◆ **Your assignment**: Filter the records for lines holding the string "dòng".

◆ **Supplied material**:
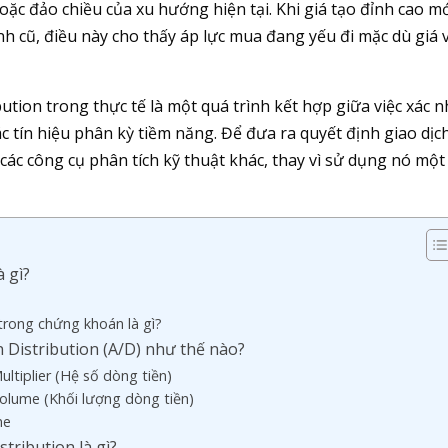
ặc đảo chiều của xu hướng hiện tại. Khi giá tạo đỉnh cao m
 cũ, điều này cho thấy áp lực mua đang yếu đi mặc dù giá 
ution trong thực tế là một quá trình kết hợp giữa việc xác 
c tín hiệu phân kỳ tiềm năng. Để đưa ra quyết định giao dịc
 các công cụ phân tích kỹ thuật khác, thay vì sử dụng nó một
à gì?
 trong chứng khoán là gì?
n Distribution (A/D) như thế nào?
ltiplier (Hệ số dòng tiền)
Volume (Khối lượng dòng tiền)
ne
tribution là gì?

◆ **Answer below**:
ltiplier (Hệ số dòng tiền)
Volume (Khối lượng dòng tiền)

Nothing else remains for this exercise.